The statement reads: “Chief of Defence Intelligence (CDI), who commands the Defence Intelligence Agency (DIA), Major General Emmanuel Undiandeye, and reportedly ordered the operation that culminated in  Mr Olatunji’s abduction, torture, and detention, while the Chief of Defence Staff, General Christopher Musa, to whom the CDI reports, was also reportedly aware of the operation but joined the CDI to claim for days that the journalist was not in their custody. They need to be held accountable for their roles in the matter.

“Armed men wearing military uniforms and who introduced themselves as military personnel from the Nigerian Army, the Nigerian Air Force and the Defence Intelligence Agency (DIA), led by a military officer who also introduced himself as Colonel Lawal, invaded Mr. Olatunji’s home in a Lagos suburb on 15  March 2024, seized Olatunji’s mobile phone, handcuffed and bundled him in one of their vehicles and flown, blindfolded  to Abuja where he was kept in an underground cell for 14 days.

“Stripped to his boxers, legs manacled, hands in cuffs, kept incommunicado and not informed of his offence or the reason for his arrest nor of his rights as required by law, as guaranteed under the Constitution, Olatunji was only released on 29 March 2024.

“He was repeatedly interrogated about stories published by FirstNews in the absence of a legal practitioner of his choice because he was not given the opportunity to consult a lawyer. His mobile phone was also unlawfully searched in an effort by his abductors to ascertain the sources of the stories published by the news outlet.

“Given the above, we unequivocally condemn this Gestapo-like, unlawful and unconstitutional treatment of a journalist under a constitutional democracy simply for doing his job and, therefore, demand that the federal government conducts a speedy, public, transparent and independent investigation into the incident in order to identify all persons within and outside the military who were connected with the violation of Mr Olatunji’s rights.

“There should be full accountability for all those responsible. Therefore, all persons within and outside the military found to have been connected with the incident, including those who effected Mr Olatunji’s arrest, detention and torture, those who directly commanded them, and those who ordered or instigated the action, should be prosecuted before the appropriate court.

“In accordance with Section 35(6) of the 1999 Constitution, as amended, the federal government should pay Mr. Olatunji substantial compensation and issue a public apology to him for the unlawful and unconstitutional violation of his rights as well as the inhuman and degrading treatment to which he was subjected.

“The Federal Government should make an unequivocal public commitment to respect and defend the rights and freedoms of journalists and other media practitioners to carry out their professional duties in a safe and conducive environment in accordance with Sections 22 and 39 of the 1999 Constitution, as amended, and advise all law enforcement, security, intelligence, military and other agencies accordingly.

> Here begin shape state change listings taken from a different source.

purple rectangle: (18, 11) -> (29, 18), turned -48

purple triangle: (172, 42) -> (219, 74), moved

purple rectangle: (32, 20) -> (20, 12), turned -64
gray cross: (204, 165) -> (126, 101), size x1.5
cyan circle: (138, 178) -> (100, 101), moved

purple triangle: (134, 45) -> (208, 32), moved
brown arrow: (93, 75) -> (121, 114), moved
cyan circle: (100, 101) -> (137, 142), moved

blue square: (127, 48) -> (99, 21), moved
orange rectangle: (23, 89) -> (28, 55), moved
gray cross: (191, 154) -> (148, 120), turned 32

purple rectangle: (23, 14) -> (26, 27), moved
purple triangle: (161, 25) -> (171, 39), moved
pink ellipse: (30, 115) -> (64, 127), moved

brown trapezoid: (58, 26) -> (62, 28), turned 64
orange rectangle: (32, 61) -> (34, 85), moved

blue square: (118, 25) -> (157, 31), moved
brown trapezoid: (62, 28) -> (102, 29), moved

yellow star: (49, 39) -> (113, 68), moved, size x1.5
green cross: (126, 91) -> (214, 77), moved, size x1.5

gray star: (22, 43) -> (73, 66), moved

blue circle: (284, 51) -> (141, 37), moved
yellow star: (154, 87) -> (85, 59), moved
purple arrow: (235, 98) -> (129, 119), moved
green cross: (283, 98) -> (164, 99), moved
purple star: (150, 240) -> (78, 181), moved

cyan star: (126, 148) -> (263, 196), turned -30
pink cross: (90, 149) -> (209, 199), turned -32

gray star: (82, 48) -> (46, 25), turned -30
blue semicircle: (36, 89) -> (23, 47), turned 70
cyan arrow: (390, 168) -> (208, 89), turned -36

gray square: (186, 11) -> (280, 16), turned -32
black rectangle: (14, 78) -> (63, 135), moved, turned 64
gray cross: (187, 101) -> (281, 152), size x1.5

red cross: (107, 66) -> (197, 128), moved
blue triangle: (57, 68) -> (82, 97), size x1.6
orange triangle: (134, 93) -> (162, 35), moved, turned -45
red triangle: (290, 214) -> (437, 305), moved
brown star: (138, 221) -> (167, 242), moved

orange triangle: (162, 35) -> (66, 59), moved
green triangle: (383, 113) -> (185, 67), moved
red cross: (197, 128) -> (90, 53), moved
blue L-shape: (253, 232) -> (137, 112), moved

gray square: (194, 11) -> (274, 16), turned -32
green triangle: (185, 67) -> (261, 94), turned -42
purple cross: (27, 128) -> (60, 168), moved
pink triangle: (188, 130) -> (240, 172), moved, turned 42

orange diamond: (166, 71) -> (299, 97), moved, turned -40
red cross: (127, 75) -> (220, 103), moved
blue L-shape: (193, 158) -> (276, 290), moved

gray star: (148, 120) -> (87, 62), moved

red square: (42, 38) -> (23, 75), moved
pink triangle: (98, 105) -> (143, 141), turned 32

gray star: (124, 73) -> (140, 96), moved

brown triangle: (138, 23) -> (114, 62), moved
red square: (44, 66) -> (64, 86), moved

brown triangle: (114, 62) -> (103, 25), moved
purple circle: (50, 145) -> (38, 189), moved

“Advised any member of the public, dissatisfied or feel the content in a news medium directly affects or involves him or her unfairly,  to approach the National Media Complaints Commission (NMCC), (The National Media Ombudsman) for redress, rather than engage in self-help.

“Should the Federal Government fail to respond positively to all these demands within 14 days from today, the undersigned media associations and professional bodies as well as civil society organisations will pursue all available mechanisms at the national, regional and international levels to ensure compliance with our demands”.